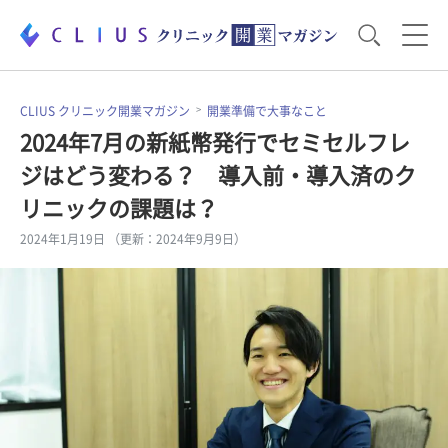
お役立ち資料
運営・経営のポイント
CLIUS クリニック開業マガジン
開業準備で大事なこと
2024年7月の新紙幣発行でセミセルフレ
ジはどう変わる？ 導入前・導入済のク
開業医のリアル
開業準備で大事なこと
リニックの課題は？
2024年1月19日 （更新：2024年9月9日）
電子カルテ・ICT
医療機器・事務機器
集患のコツ
セミナー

# TO DO:
Pictures in the records above should not be copied. Repeat everything else exactly.

# RESULT BELOW:
お役立ち資料
運営・経営のポイント
CLIUS クリニック開業マガジン
開業準備で大事なこと
2024年7月の新紙幣発行でセミセルフレ
ジはどう変わる？ 導入前・導入済のク
開業医のリアル
開業準備で大事なこと
リニックの課題は？
2024年1月19日 （更新：2024年9月9日）
電子カルテ・ICT
医療機器・事務機器
集患のコツ
セミナー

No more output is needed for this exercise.